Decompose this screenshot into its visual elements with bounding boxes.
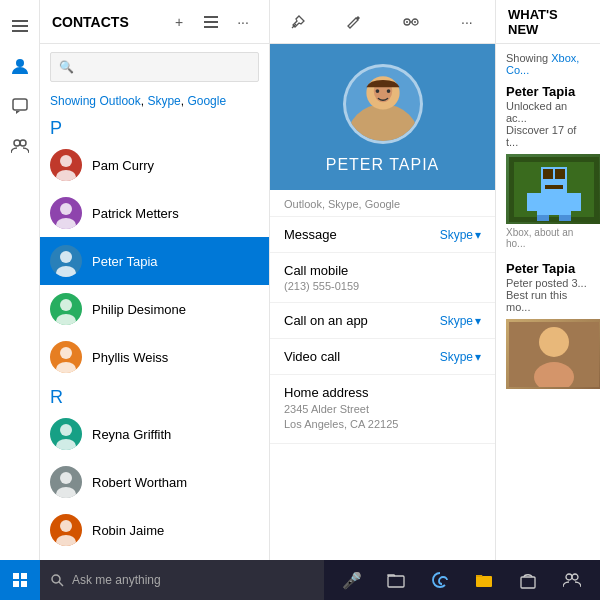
contact-name-pam: Pam Curry (92, 158, 154, 173)
mic-icon[interactable]: 🎤 (332, 560, 372, 600)
avatar-robert (50, 466, 82, 498)
svg-point-14 (56, 218, 76, 229)
header-icons: + ··· (165, 8, 257, 36)
action-message[interactable]: Message Skype ▾ (270, 217, 495, 253)
call-app-service: Skype ▾ (440, 314, 481, 328)
contact-robin[interactable]: Robin Jaime (40, 506, 269, 554)
svg-rect-44 (537, 193, 571, 215)
google-filter[interactable]: Google (187, 94, 226, 108)
detail-panel: ··· PETER TAPIA Outlook, Skype, Google (270, 0, 495, 600)
contact-phyllis[interactable]: Phyllis Weiss (40, 333, 269, 381)
avatar-peter (50, 245, 82, 277)
alpha-r: R (40, 381, 269, 410)
contact-name-peter: Peter Tapia (92, 254, 158, 269)
svg-rect-9 (204, 21, 218, 23)
add-contact-button[interactable]: + (165, 8, 193, 36)
chevron-down-icon-2: ▾ (475, 314, 481, 328)
svg-point-50 (539, 327, 569, 357)
store-icon[interactable] (508, 560, 548, 600)
svg-rect-0 (12, 20, 28, 22)
contact-pam[interactable]: Pam Curry (40, 141, 269, 189)
news-item-0-text: Unlocked an ac...Discover 17 of t... (506, 100, 590, 148)
contact-name-patrick: Patrick Metters (92, 206, 179, 221)
contact-reyna[interactable]: Reyna Griffith (40, 410, 269, 458)
svg-point-36 (375, 89, 379, 93)
taskbar-search[interactable]: Ask me anything (40, 560, 324, 600)
people-icon[interactable] (2, 48, 38, 84)
avatar-reyna (50, 418, 82, 450)
contact-peter[interactable]: Peter Tapia (40, 237, 269, 285)
news-thumb-1 (506, 319, 600, 389)
svg-rect-52 (13, 573, 19, 579)
search-icon: 🔍 (59, 60, 74, 74)
call-app-label: Call on an app (284, 313, 368, 328)
file-explorer-icon[interactable] (376, 560, 416, 600)
svg-point-18 (56, 314, 76, 325)
list-view-button[interactable] (197, 8, 225, 36)
svg-point-3 (16, 59, 24, 67)
contacts-panel: CONTACTS + ··· 🔍 Showing Outlook, Skype,… (40, 0, 270, 600)
contacts-list: P Pam Curry Patrick Metters Peter Tapia (40, 112, 269, 600)
contacts-header: CONTACTS + ··· (40, 0, 269, 44)
action-call-app[interactable]: Call on an app Skype ▾ (270, 303, 495, 339)
svg-rect-4 (13, 99, 27, 110)
outlook-filter[interactable]: Outlook (99, 94, 140, 108)
svg-rect-46 (571, 193, 581, 211)
group-icon[interactable] (2, 128, 38, 164)
news-filter-sources[interactable]: Xbox, Co... (506, 52, 579, 76)
start-button[interactable] (0, 560, 40, 600)
contact-patrick[interactable]: Patrick Metters (40, 189, 269, 237)
home-address-label: Home address (284, 385, 369, 400)
pin-icon[interactable] (282, 6, 314, 38)
svg-point-62 (572, 574, 578, 580)
skype-filter[interactable]: Skype (147, 94, 180, 108)
folder-icon[interactable] (464, 560, 504, 600)
svg-point-11 (60, 155, 72, 167)
hero-avatar (343, 64, 423, 144)
action-home-address[interactable]: Home address 2345 Alder StreetLos Angele… (270, 375, 495, 444)
message-service: Skype ▾ (440, 228, 481, 242)
more-options-button[interactable]: ··· (229, 8, 257, 36)
search-bar[interactable]: 🔍 (50, 52, 259, 82)
svg-rect-48 (559, 215, 571, 221)
svg-rect-42 (555, 169, 565, 179)
svg-rect-53 (21, 573, 27, 579)
svg-rect-43 (545, 185, 563, 189)
svg-point-24 (56, 487, 76, 498)
detail-hero: PETER TAPIA (270, 44, 495, 190)
svg-point-12 (56, 170, 76, 181)
contact-robert[interactable]: Robert Wortham (40, 458, 269, 506)
svg-point-56 (52, 575, 60, 583)
call-mobile-number: (213) 555-0159 (284, 280, 481, 292)
svg-rect-55 (21, 581, 27, 587)
svg-point-6 (20, 140, 26, 146)
svg-point-37 (386, 89, 390, 93)
edit-icon[interactable] (338, 6, 370, 38)
link-icon[interactable] (395, 6, 427, 38)
edge-icon[interactable] (420, 560, 460, 600)
contacts-title: CONTACTS (52, 14, 157, 30)
svg-point-17 (60, 299, 72, 311)
svg-point-33 (346, 104, 420, 144)
contact-philip[interactable]: Philip Desimone (40, 285, 269, 333)
chat-icon[interactable] (2, 88, 38, 124)
news-body: Showing Xbox, Co... Peter Tapia Unlocked… (496, 44, 600, 409)
contact-name-phyllis: Phyllis Weiss (92, 350, 168, 365)
svg-point-16 (56, 266, 76, 277)
svg-point-13 (60, 203, 72, 215)
taskbar: Ask me anything 🎤 (0, 560, 600, 600)
chevron-down-icon-3: ▾ (475, 350, 481, 364)
news-item-1: Peter Tapia Peter posted 3...Best run th… (506, 261, 590, 389)
action-call-mobile[interactable]: Call mobile (213) 555-0159 (270, 253, 495, 303)
contact-name-robert: Robert Wortham (92, 475, 187, 490)
alpha-p: P (40, 112, 269, 141)
hamburger-icon[interactable] (2, 8, 38, 44)
action-video-call[interactable]: Video call Skype ▾ (270, 339, 495, 375)
news-thumb-0 (506, 154, 600, 224)
avatar-phyllis (50, 341, 82, 373)
more-detail-icon[interactable]: ··· (451, 6, 483, 38)
people-taskbar-icon[interactable] (552, 560, 592, 600)
hero-name: PETER TAPIA (326, 156, 440, 174)
svg-point-26 (56, 535, 76, 546)
video-call-label: Video call (284, 349, 340, 364)
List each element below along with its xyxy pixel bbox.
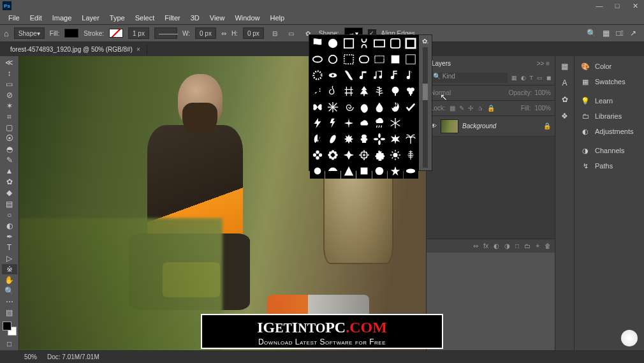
dodge-tool-icon[interactable]: ◐ bbox=[2, 221, 17, 230]
layer-name[interactable]: Background bbox=[462, 122, 539, 130]
layer-filter-kind[interactable]: 🔍 Kind bbox=[430, 73, 508, 83]
shape-moon[interactable] bbox=[404, 115, 418, 131]
shape-sparkle[interactable] bbox=[341, 115, 356, 131]
shape-music-beam[interactable] bbox=[372, 68, 387, 83]
stroke-style-select[interactable]: ——— bbox=[154, 27, 177, 39]
shape-tree-pine[interactable] bbox=[356, 84, 371, 99]
shape-flower5[interactable] bbox=[372, 147, 387, 163]
lasso-tool-icon[interactable]: ⊘ bbox=[2, 90, 17, 100]
home-icon[interactable]: ⌂ bbox=[4, 29, 9, 38]
lock-pixels-icon[interactable]: ✎ bbox=[459, 105, 464, 112]
shape-music-sixteenth[interactable] bbox=[388, 68, 402, 83]
shape-oak[interactable] bbox=[356, 131, 371, 147]
arrange-documents-icon[interactable]: □⃞ bbox=[616, 29, 624, 38]
edit-toolbar-icon[interactable]: ⋯ bbox=[2, 297, 17, 307]
shape-flower-burst[interactable] bbox=[372, 131, 387, 147]
fill-swatch[interactable] bbox=[64, 29, 78, 38]
shape-brush[interactable] bbox=[341, 68, 356, 83]
brushes-panel-icon[interactable]: ✿ bbox=[559, 93, 571, 106]
color-panel-button[interactable]: 🎨 Color bbox=[574, 59, 644, 74]
shape-burst-ring[interactable] bbox=[310, 68, 325, 83]
properties-panel-icon[interactable]: ▦ bbox=[559, 60, 571, 73]
shape-partial2[interactable] bbox=[325, 163, 340, 179]
shape-rounded-square[interactable] bbox=[388, 36, 402, 51]
shapes-gear-icon[interactable]: ✿. bbox=[422, 38, 429, 45]
shape-partial1[interactable] bbox=[310, 163, 325, 179]
search-icon[interactable]: 🔍 bbox=[587, 29, 596, 38]
filter-shape-icon[interactable]: ▭ bbox=[537, 75, 543, 81]
stroke-swatch[interactable] bbox=[109, 29, 123, 38]
shape-lightning[interactable] bbox=[310, 115, 325, 131]
share-icon[interactable]: ↗ bbox=[630, 29, 636, 38]
adjustments-panel-button[interactable]: ◐ Adjustments bbox=[574, 124, 644, 139]
menu-type[interactable]: Type bbox=[105, 13, 129, 23]
shape-circle[interactable] bbox=[325, 36, 340, 51]
filter-type-icon[interactable]: T bbox=[530, 75, 534, 81]
shape-ellipse[interactable] bbox=[310, 52, 325, 67]
shape-partial3[interactable] bbox=[341, 163, 356, 179]
shapes-scrollbar-thumb[interactable] bbox=[423, 84, 428, 100]
swatches-panel-button[interactable]: ▦ Swatches bbox=[574, 74, 644, 89]
align-shapes-icon[interactable]: ⊟ bbox=[269, 27, 281, 39]
layer-thumbnail[interactable] bbox=[441, 119, 458, 133]
shape-music-eighth[interactable] bbox=[356, 68, 371, 83]
shape-tree-round[interactable] bbox=[388, 84, 402, 99]
shape-fern[interactable] bbox=[372, 84, 387, 99]
shape-palm[interactable] bbox=[404, 131, 418, 147]
shape-leaf1[interactable] bbox=[310, 131, 325, 147]
pen-tool-icon[interactable]: ✒ bbox=[2, 232, 17, 241]
shape-flower1[interactable] bbox=[310, 147, 325, 163]
height-field[interactable]: 0 px bbox=[243, 27, 264, 39]
shape-bass-clef[interactable] bbox=[310, 84, 325, 99]
hand-tool-icon[interactable]: ✋ bbox=[2, 276, 17, 285]
opacity-value[interactable]: 100% bbox=[534, 89, 551, 96]
menu-3d[interactable]: 3D bbox=[186, 13, 204, 23]
shape-music-eighth2[interactable] bbox=[404, 68, 418, 83]
custom-shape-tool-icon[interactable]: ※ bbox=[2, 264, 17, 274]
shape-partial6[interactable] bbox=[388, 163, 402, 179]
adjustment-layer-icon[interactable]: ◑ bbox=[504, 242, 510, 249]
mask-icon[interactable]: ◐ bbox=[494, 242, 499, 249]
shape-star-burst[interactable] bbox=[388, 131, 402, 147]
delete-layer-icon[interactable]: 🗑 bbox=[545, 242, 551, 249]
foreground-background-colors[interactable] bbox=[3, 322, 17, 336]
marquee-tool-icon[interactable]: ▭ bbox=[2, 79, 17, 89]
shape-flower3[interactable] bbox=[341, 147, 356, 163]
shape-clover[interactable] bbox=[404, 84, 418, 99]
path-ops-icon[interactable]: ▭ bbox=[286, 27, 297, 39]
shape-ribbon[interactable] bbox=[356, 36, 371, 51]
shape-frame[interactable] bbox=[372, 36, 387, 51]
shape-flag[interactable] bbox=[310, 36, 325, 51]
shape-butterfly[interactable] bbox=[310, 100, 325, 115]
toolbox-collapse-icon[interactable]: ≪ bbox=[2, 57, 17, 67]
shape-snowflake[interactable] bbox=[388, 115, 402, 131]
menu-select[interactable]: Select bbox=[131, 13, 159, 23]
shape-bolt2[interactable] bbox=[325, 115, 340, 131]
learn-panel-button[interactable]: 💡 Learn bbox=[574, 93, 644, 108]
link-wh-icon[interactable]: ⇔ bbox=[221, 30, 226, 37]
crop-tool-icon[interactable]: ⌗ bbox=[2, 112, 17, 121]
frame-tool-icon[interactable]: ▢ bbox=[2, 122, 17, 132]
shape-sun[interactable] bbox=[388, 147, 402, 163]
shape-square-outline[interactable] bbox=[341, 36, 356, 51]
shape-circle2[interactable] bbox=[325, 52, 340, 67]
shape-partial7[interactable] bbox=[404, 163, 418, 179]
menu-edit[interactable]: Edit bbox=[26, 13, 47, 23]
shape-postage[interactable] bbox=[341, 52, 356, 67]
menu-help[interactable]: Help bbox=[266, 13, 289, 23]
filter-pixel-icon[interactable]: ▦ bbox=[511, 75, 517, 81]
link-layers-icon[interactable]: ⇔ bbox=[473, 242, 478, 249]
foreground-color-swatch[interactable] bbox=[3, 322, 11, 330]
shape-leaf2[interactable] bbox=[325, 131, 340, 147]
shape-square-thick[interactable] bbox=[404, 36, 418, 51]
shape-partial5[interactable] bbox=[372, 163, 387, 179]
shape-drop[interactable] bbox=[372, 100, 387, 115]
shape-filled-square[interactable] bbox=[388, 52, 402, 67]
stroke-width-field[interactable]: 1 px bbox=[128, 27, 149, 39]
quick-mask-icon[interactable]: □ bbox=[2, 339, 17, 349]
move-tool-icon[interactable]: ↕ bbox=[2, 68, 17, 78]
document-tab-close-icon[interactable]: × bbox=[136, 46, 140, 53]
zoom-tool-icon[interactable]: 🔍 bbox=[2, 286, 17, 296]
lock-all-icon[interactable]: 🔒 bbox=[487, 105, 495, 112]
paths-panel-button[interactable]: ↯ Paths bbox=[574, 158, 644, 174]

Your assignment:
Each line above that includes the word "news" is to be copied.

Answer to this problem:
news-item-0-text: Unlocked an ac...Discover 17 of t... (506, 100, 590, 148)
news-thumb-1 (506, 319, 600, 389)
news-filter-sources[interactable]: Xbox, Co... (506, 52, 579, 76)
news-body: Showing Xbox, Co... Peter Tapia Unlocked… (496, 44, 600, 409)
news-item-1: Peter Tapia Peter posted 3...Best run th… (506, 261, 590, 389)
news-thumb-0 (506, 154, 600, 224)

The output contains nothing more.